Your instructions: Please copy out the entries below exactly, beginning with the line that contains "Rodelinda, regina de' Longoba" and ending with the line that contains "Korte inhoud", and include nothing outside that span.
======== Record extracts
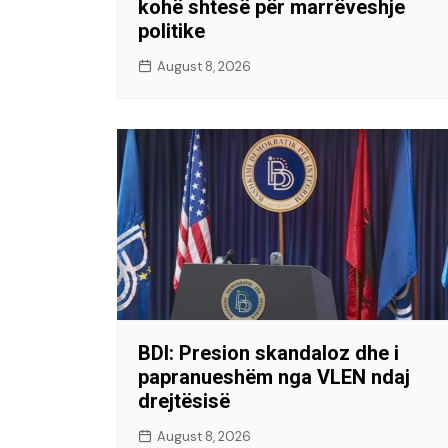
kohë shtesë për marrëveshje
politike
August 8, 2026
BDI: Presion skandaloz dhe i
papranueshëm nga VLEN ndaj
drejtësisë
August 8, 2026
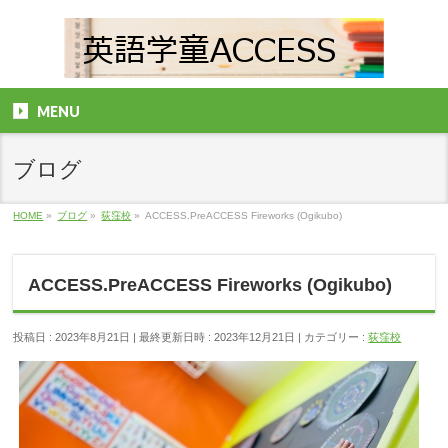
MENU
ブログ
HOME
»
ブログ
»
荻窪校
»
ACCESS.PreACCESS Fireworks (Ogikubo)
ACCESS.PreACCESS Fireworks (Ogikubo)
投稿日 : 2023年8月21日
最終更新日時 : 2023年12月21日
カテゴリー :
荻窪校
================
======== Record extracts
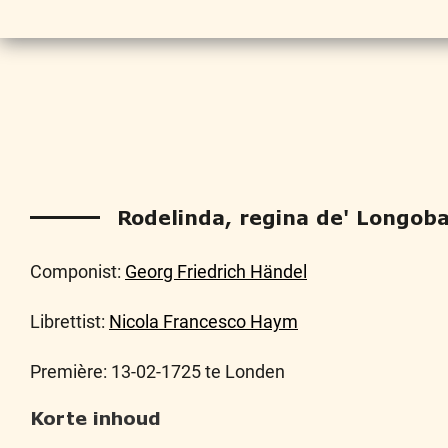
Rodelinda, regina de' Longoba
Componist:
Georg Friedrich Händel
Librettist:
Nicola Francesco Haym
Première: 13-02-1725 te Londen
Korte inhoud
================
======== Record extracts
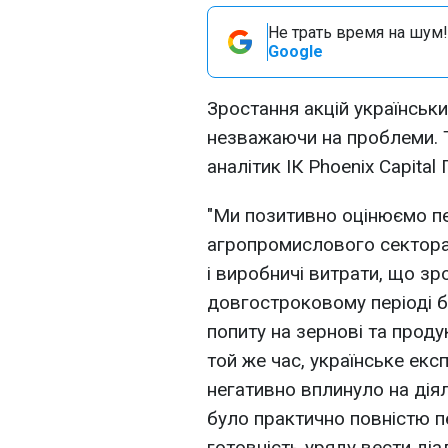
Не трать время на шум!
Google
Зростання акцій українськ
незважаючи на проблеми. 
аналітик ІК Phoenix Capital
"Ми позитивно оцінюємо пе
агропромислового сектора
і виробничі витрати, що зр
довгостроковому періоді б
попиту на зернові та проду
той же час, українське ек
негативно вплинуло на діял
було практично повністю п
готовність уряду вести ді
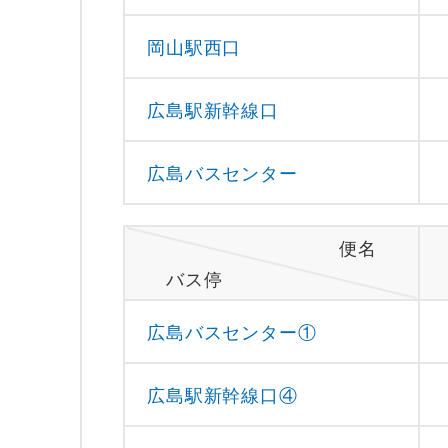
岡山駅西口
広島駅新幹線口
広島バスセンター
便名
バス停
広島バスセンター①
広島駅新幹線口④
================
Output of the exercise:
Rodelinda, regina de' Longoba
Componist:
Georg Friedrich Händel
Librettist:
Nicola Francesco Haym
Première: 13-02-1725 te Londen
Korte inhoud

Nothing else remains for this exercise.